Look for "tree" in the records and copy every line that has it.

Extracted data entries
┌──

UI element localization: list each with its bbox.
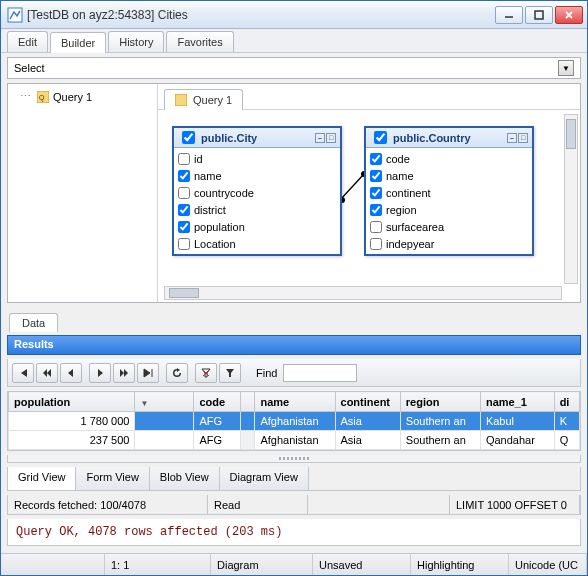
entity-column[interactable]: population (178, 218, 336, 235)
entity-column[interactable]: Location (178, 235, 336, 252)
entity-max-icon[interactable]: □ (518, 133, 528, 143)
entity-min-icon[interactable]: – (315, 133, 325, 143)
entity-column[interactable]: continent (370, 184, 528, 201)
column-checkbox[interactable] (370, 238, 382, 250)
view-diagram[interactable]: Diagram View (220, 467, 309, 490)
column-header[interactable]: code (194, 392, 240, 412)
table-cell[interactable] (135, 431, 194, 450)
entity-column[interactable]: countrycode (178, 184, 336, 201)
entity-select-all[interactable] (182, 131, 195, 144)
find-input[interactable] (283, 364, 357, 382)
select-dropdown-icon[interactable]: ▼ (558, 60, 574, 76)
column-checkbox[interactable] (370, 153, 382, 165)
column-header[interactable] (240, 392, 255, 412)
table-cell[interactable] (135, 412, 194, 431)
column-checkbox[interactable] (178, 187, 190, 199)
entity-column[interactable]: surfacearea (370, 218, 528, 235)
table-row[interactable]: 237 500AFGAfghanistanAsiaSouthern anQand… (9, 431, 580, 450)
column-checkbox[interactable] (178, 221, 190, 233)
diagram-scrollbar-h[interactable] (164, 286, 562, 300)
tab-history[interactable]: History (108, 31, 164, 52)
column-checkbox[interactable] (178, 170, 190, 182)
svg-rect-5 (175, 94, 187, 106)
column-checkbox[interactable] (370, 170, 382, 182)
filter-button[interactable] (219, 363, 241, 383)
tab-data[interactable]: Data (9, 313, 58, 332)
tab-favorites[interactable]: Favorites (166, 31, 233, 52)
column-checkbox[interactable] (370, 187, 382, 199)
column-checkbox[interactable] (370, 221, 382, 233)
entity-header[interactable]: public.Country–□ (366, 128, 532, 148)
view-form[interactable]: Form View (76, 467, 149, 490)
table-row[interactable]: 1 780 000AFGAfghanistanAsiaSouthern anKa… (9, 412, 580, 431)
nav-nextpage-button[interactable] (113, 363, 135, 383)
tree-item-query1[interactable]: ⋯ Q Query 1 (20, 90, 151, 103)
main-tabs: Edit Builder History Favorites (1, 29, 587, 53)
table-cell[interactable]: Kabul (480, 412, 554, 431)
entity-column[interactable]: name (370, 167, 528, 184)
entity-column[interactable]: code (370, 150, 528, 167)
nav-first-button[interactable] (12, 363, 34, 383)
column-header[interactable]: name (255, 392, 335, 412)
canvas-tab-query1[interactable]: Query 1 (164, 89, 243, 110)
entity-table[interactable]: public.Country–□codenamecontinentregions… (364, 126, 534, 256)
entity-column[interactable]: name (178, 167, 336, 184)
entity-max-icon[interactable]: □ (326, 133, 336, 143)
column-header[interactable]: name_1 (480, 392, 554, 412)
entity-column[interactable]: district (178, 201, 336, 218)
diagram-scrollbar-v[interactable] (564, 114, 578, 284)
tab-edit[interactable]: Edit (7, 31, 48, 52)
column-checkbox[interactable] (370, 204, 382, 216)
entity-table[interactable]: public.City–□idnamecountrycodedistrictpo… (172, 126, 342, 256)
scrollbar-thumb[interactable] (169, 288, 199, 298)
table-cell[interactable]: Afghanistan (255, 431, 335, 450)
table-cell[interactable]: Southern an (400, 431, 480, 450)
table-cell[interactable]: K (554, 412, 579, 431)
table-cell[interactable]: Southern an (400, 412, 480, 431)
scrollbar-thumb[interactable] (566, 119, 576, 149)
minimize-button[interactable] (495, 6, 523, 24)
close-button[interactable] (555, 6, 583, 24)
table-cell[interactable]: AFG (194, 412, 240, 431)
column-checkbox[interactable] (178, 238, 190, 250)
column-header[interactable]: population (9, 392, 135, 412)
column-header[interactable]: di (554, 392, 579, 412)
entity-select-all[interactable] (374, 131, 387, 144)
table-cell[interactable]: Asia (335, 431, 400, 450)
nav-next-button[interactable] (89, 363, 111, 383)
tree-item-label: Query 1 (53, 91, 92, 103)
table-cell[interactable]: Qandahar (480, 431, 554, 450)
table-cell[interactable]: Q (554, 431, 579, 450)
refresh-button[interactable] (166, 363, 188, 383)
entity-column[interactable]: region (370, 201, 528, 218)
table-cell[interactable] (240, 431, 255, 450)
table-cell[interactable] (240, 412, 255, 431)
view-blob[interactable]: Blob View (150, 467, 220, 490)
table-cell[interactable]: Afghanistan (255, 412, 335, 431)
select-bar[interactable]: Select ▼ (7, 57, 581, 79)
nav-prev-button[interactable] (60, 363, 82, 383)
column-header[interactable]: region (400, 392, 480, 412)
grid-resize-gripper[interactable] (7, 455, 581, 463)
filter-clear-button[interactable] (195, 363, 217, 383)
column-header[interactable]: ▼ (135, 392, 194, 412)
results-grid[interactable]: population▼codenamecontinentregionname_1… (7, 391, 581, 451)
table-cell[interactable]: 237 500 (9, 431, 135, 450)
table-cell[interactable]: AFG (194, 431, 240, 450)
nav-last-button[interactable] (137, 363, 159, 383)
diagram-area[interactable]: public.City–□idnamecountrycodedistrictpo… (158, 110, 580, 302)
entity-column[interactable]: id (178, 150, 336, 167)
entity-column[interactable]: indepyear (370, 235, 528, 252)
entity-header[interactable]: public.City–□ (174, 128, 340, 148)
column-checkbox[interactable] (178, 153, 190, 165)
view-grid[interactable]: Grid View (8, 467, 76, 490)
entity-min-icon[interactable]: – (507, 133, 517, 143)
tab-builder[interactable]: Builder (50, 32, 106, 53)
column-header[interactable]: continent (335, 392, 400, 412)
table-cell[interactable]: 1 780 000 (9, 412, 135, 431)
column-label: name (194, 170, 222, 182)
table-cell[interactable]: Asia (335, 412, 400, 431)
nav-prevpage-button[interactable] (36, 363, 58, 383)
column-checkbox[interactable] (178, 204, 190, 216)
maximize-button[interactable] (525, 6, 553, 24)
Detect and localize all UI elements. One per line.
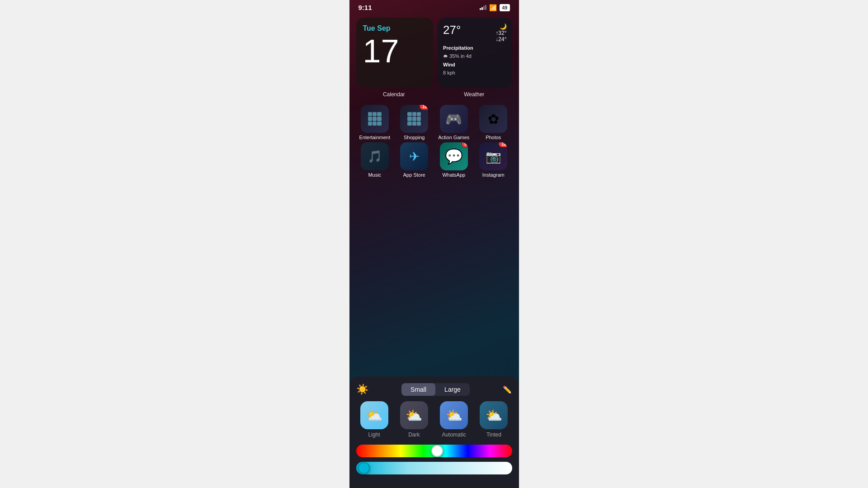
tinted-label: Tinted (486, 432, 501, 438)
weather-temperature: 27° (443, 23, 461, 37)
entertainment-icon (361, 105, 389, 133)
rainbow-thumb[interactable] (431, 445, 443, 457)
action-games-icon: 🎮 (440, 105, 468, 133)
color-sliders (356, 445, 512, 474)
eyedropper-button[interactable]: ✏️ (503, 385, 512, 394)
shopping-folder (406, 111, 422, 127)
light-preview-icon: ⛅ (360, 401, 388, 429)
app-shopping[interactable]: 10 Shopping (396, 105, 433, 140)
weather-temp-range: 🌙 ↑32° ↓24° (495, 23, 506, 42)
cal-day-name: Tue (363, 24, 375, 32)
tinted-option[interactable]: ⛅ Tinted (476, 401, 512, 438)
large-size-button[interactable]: Large (435, 383, 470, 396)
cal-month: Sep (377, 24, 390, 32)
instagram-badge: 12 (499, 142, 507, 147)
photos-icon: ✿ (479, 105, 507, 133)
calendar-widget-label: Calendar (383, 91, 405, 98)
music-icon: 🎵 (361, 142, 389, 170)
shopping-label: Shopping (404, 135, 425, 140)
shopping-icon: 10 (400, 105, 428, 133)
signal-icon (480, 5, 486, 10)
panel-top-row: ☀️ Small Large ✏️ (356, 383, 512, 396)
instagram-icon: 📷 12 (479, 142, 507, 170)
apps-grid: Entertainment 10 Shopping 🎮 (356, 105, 512, 178)
light-label: Light (368, 432, 380, 438)
app-photos[interactable]: ✿ Photos (475, 105, 512, 140)
weather-top-row: 27° 🌙 ↑32° ↓24° (443, 23, 507, 42)
time-display: 9:11 (359, 4, 372, 11)
weather-low: ↓24° (495, 36, 506, 42)
photos-label: Photos (486, 135, 501, 140)
teal-thumb[interactable] (358, 462, 370, 474)
appstore-label: App Store (403, 172, 425, 178)
entertainment-label: Entertainment (359, 135, 390, 140)
status-bar: 9:11 📶 49 (349, 0, 519, 13)
calendar-day-number: 17 (363, 35, 427, 67)
app-appstore[interactable]: ✈ App Store (396, 142, 433, 178)
tinted-preview-icon: ⛅ (480, 401, 508, 429)
dark-preview-icon: ⛅ (400, 401, 428, 429)
appstore-icon: ✈ (400, 142, 428, 170)
rainbow-slider[interactable] (356, 445, 512, 457)
icon-options-row: ⛅ Light ⛅ Dark ⛅ Automatic (356, 401, 512, 438)
wifi-icon: 📶 (489, 4, 497, 11)
app-music[interactable]: 🎵 Music (356, 142, 394, 178)
weather-wind-speed: 8 kph (443, 70, 507, 76)
battery-display: 49 (500, 4, 509, 11)
app-whatsapp[interactable]: 💬 5 WhatsApp (435, 142, 473, 178)
app-entertainment[interactable]: Entertainment (356, 105, 394, 140)
app-action-games[interactable]: 🎮 Action Games (435, 105, 473, 140)
phone-screen: 9:11 📶 49 Tue Sep 17 (349, 0, 519, 488)
calendar-widget[interactable]: Tue Sep 17 (356, 18, 434, 88)
weather-high: ↑32° (495, 30, 506, 36)
entertainment-folder (367, 111, 383, 127)
small-size-button[interactable]: Small (401, 383, 435, 396)
weather-precipitation-label: Precipitation (443, 45, 507, 52)
weather-wind-label: Wind (443, 61, 507, 68)
calendar-header: Tue Sep (363, 24, 427, 33)
bottom-panel: ☀️ Small Large ✏️ ⛅ Light ⛅ Dark (349, 376, 519, 488)
teal-slider[interactable] (356, 462, 512, 474)
dark-label: Dark (408, 432, 420, 438)
main-content: Tue Sep 17 27° 🌙 ↑32° ↓24° Precipitation (349, 13, 519, 184)
status-icons: 📶 49 (480, 4, 509, 11)
widgets-row: Tue Sep 17 27° 🌙 ↑32° ↓24° Precipitation (356, 18, 512, 88)
whatsapp-icon: 💬 5 (440, 142, 468, 170)
automatic-label: Automatic (442, 432, 466, 438)
light-option[interactable]: ⛅ Light (356, 401, 392, 438)
music-label: Music (368, 172, 381, 178)
whatsapp-label: WhatsApp (442, 172, 465, 178)
sun-button[interactable]: ☀️ (356, 384, 368, 395)
weather-precip-detail: 🌧 35% in 4d (443, 53, 507, 60)
dark-option[interactable]: ⛅ Dark (396, 401, 432, 438)
app-instagram[interactable]: 📷 12 Instagram (475, 142, 512, 178)
auto-preview-icon: ⛅ (440, 401, 468, 429)
weather-widget[interactable]: 27° 🌙 ↑32° ↓24° Precipitation 🌧 35% in 4… (438, 18, 512, 88)
size-selector: Small Large (401, 383, 470, 396)
instagram-label: Instagram (482, 172, 505, 178)
whatsapp-phone-icon: 💬 (445, 148, 463, 165)
shopping-badge: 10 (420, 105, 428, 110)
whatsapp-badge: 5 (462, 142, 468, 147)
weather-widget-label: Weather (464, 91, 484, 98)
automatic-option[interactable]: ⛅ Automatic (436, 401, 472, 438)
action-games-label: Action Games (438, 135, 469, 140)
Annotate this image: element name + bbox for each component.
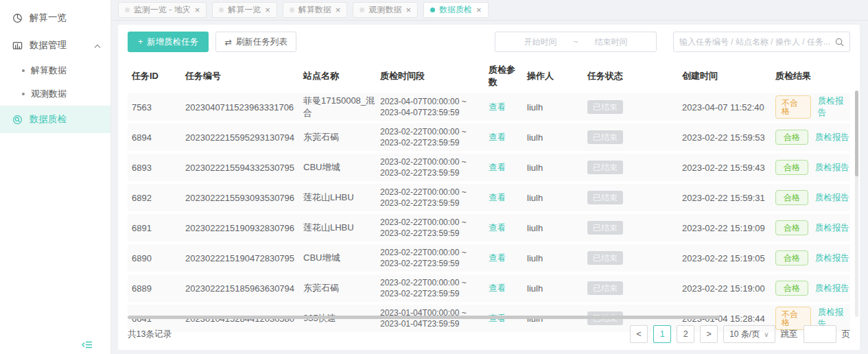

└──

* [Your response]:
tree-item-query1[interactable]: ⋯ Q Query 1 (20, 90, 151, 103)
tree-item-label: Query 1 (53, 91, 92, 103)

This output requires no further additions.